***** Dataset entries
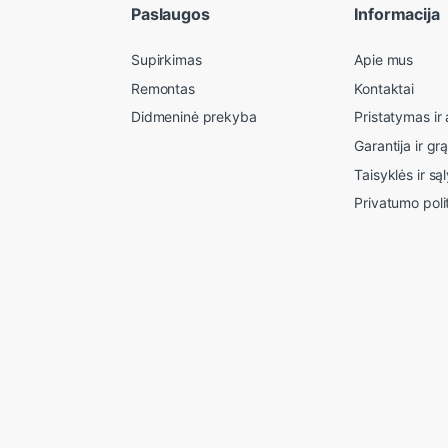
Paslaugos
Informacija
Supirkimas
Apie mus
Remontas
Kontaktai
Didmeninė prekyba
Pristatymas i
Garantija ir gr
Taisyklės ir są
Privatumo poli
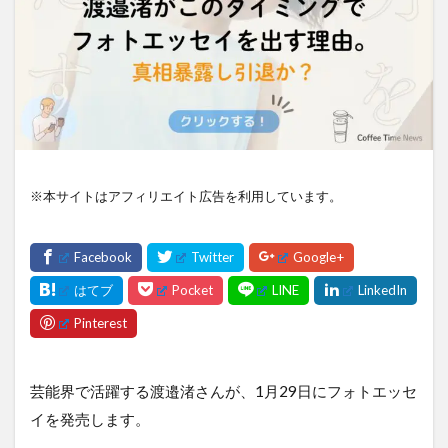
※本サイトはアフィリエイト広告を利用しています。
芸能界で活躍する渡邉渚さんが、1月29日にフォトエッセ
イを発売します。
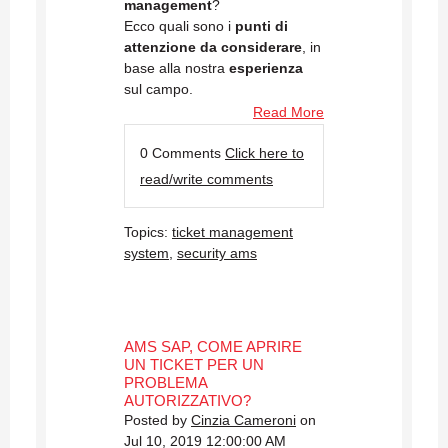
management
?
Ecco quali sono i
punti di
attenzione da considerare
, in
base alla nostra
esperienza
sul campo.
Read More
0 Comments
Click here to
read/write comments
Topics:
ticket management
system
,
security ams
AMS SAP, COME APRIRE
UN TICKET PER UN
PROBLEMA
AUTORIZZATIVO?
Posted by
Cinzia Cameroni
on
Jul 10, 2019 12:00:00 AM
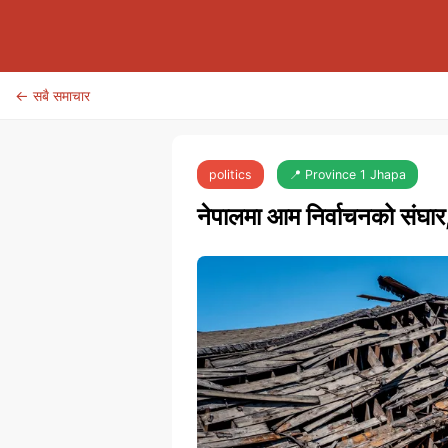
← सबै समाचार
politics
📍 Province 1 Jhapa
नेपालमा आम निर्वाचनको संघार,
**********
Leave the images aside and transcribe all entries exactly.

* [Response area]
Paslaugos
Informacija
Supirkimas
Apie mus
Remontas
Kontaktai
Didmeninė prekyba
Pristatymas i
Garantija ir gr
Taisyklės ir są
Privatumo poli
※本サイトはアフィリエイト広告を利用しています。
芸能界で活躍する渡邉渚さんが、1月29日にフォトエッセ
イを発売します。
management
?
Ecco quali sono i
punti di
attenzione da considerare
, in
base alla nostra
esperienza
sul campo.
Read More
0 Comments
Click here to
read/write comments
Topics:
ticket management
system
,
security ams
AMS SAP, COME APRIRE
UN TICKET PER UN
PROBLEMA
AUTORIZZATIVO?
Posted by
Cinzia Cameroni
on
Jul 10, 2019 12:00:00 AM
← सबै समाचार
politics
📍 Province 1 Jhapa
नेपालमा आम निर्वाचनको संघार,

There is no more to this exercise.